The Washington Post has an excellent front page story by Greg Miller today, “CIA digs in as Americans withdraw from Iraq, Afghanistan.” The title largely sums up the story. As uniformed military forces depart each of those theatres, the CIA will remain behind. To do what?
The withdrawal of U.S. forces from Iraq in December has moved the CIA’s emphasis there toward more traditional espionage — monitoring developments in the increasingly antagonistic government, seeking to suppress al-Qaeda’s affiliate in the country and countering the influence of Iran. In Afghanistan, the CIA is expected to have a more aggressively operational role. U.S. officials said the agency’s paramilitary capabilities are seen as tools for keeping the Taliban off balance, protecting the government in Kabul and preserving access to Afghan airstrips that enable armed CIA drones to hunt al-Qaeda remnants in Pakistan.
As President Obama seeks to end a decade of large-scale conflict, the emerging assignments for the CIA suggest it will play a significant part in the administration’s search for ways to exert U.S. power in more streamlined and surgical ways. As a result, the CIA station in Kabul — which at one point had responsibility for as many as 1,000 agency employees in Afghanistan — is expected to expand its collaboration with Special Operations forces when the drawdown of conventional troops begins.

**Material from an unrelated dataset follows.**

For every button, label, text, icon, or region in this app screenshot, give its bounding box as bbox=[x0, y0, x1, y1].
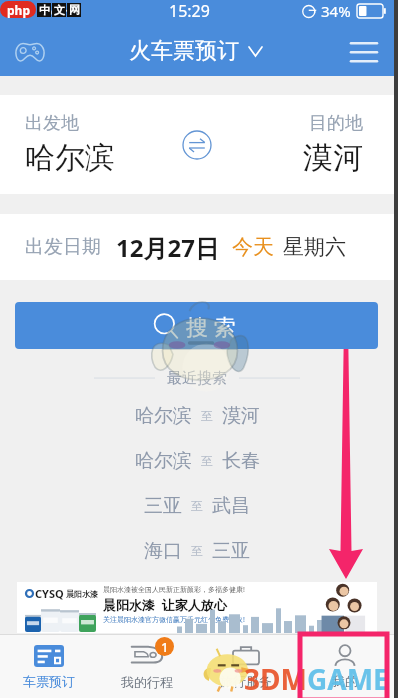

This seems to me the right strategy, particularly for addressing transnational terrorism, and in any case is almost certainly where the center of American public opinion stands with regards to both conflicts. But we should probably add two things. First, in Afghanistan – the strategically more important theatre – the CIA’s role is likely to be much more than simply gathering intelligence and engaging in paramilitary strikes, either using drones or its agents and Special Forces teams. It is likely to be deeply involved in the coordination and funding of various local Afghanistan forces – in something that I suspect will look, in terms of the Agency’s historical role, much more like reversion to the mean. Proxy forces integrated with gathering intelligence that enable drone and special ops strikes, but also utilized a forces able to help prevent consolidation of a regime that might provide safe haven for transnational terrorist groups, resurgent Al Qaeda or offshoots.
Second, it cannot be repeating sufficiently that the highly successful strategy of drone strikes and special ops owes its conversion from merely a tactic – and one that risked the “whack a mole” weakness of a tactic repeated serially – into a genuine strategy to the role of dense, often ground-level and human intelligence. Leaving the CIA behind is a way of preserving that vital intelligence network, in addition to its paramilitary capabilities. As someone once described it, the CIA in Afghanistan will be like the French Foreign Legion – last one to leave, if ever; the force that covers the rear of a strategic retreat under fire. Or, going back to Miller’s article, as Navy Adm. William McRaven, remarked Tuesday, “I have no doubt that Special Operations will be the last to leave Afghanistan.” I have no doubt, either.
(By the way, I am looking forward to reading Michael A. Innes’ new book on proxy warfare when it appears in May, Making Sense of Proxy Wars: States, Surrogates and the Use of Force, with a forward by the eminent national security law scholar William C. Banks.)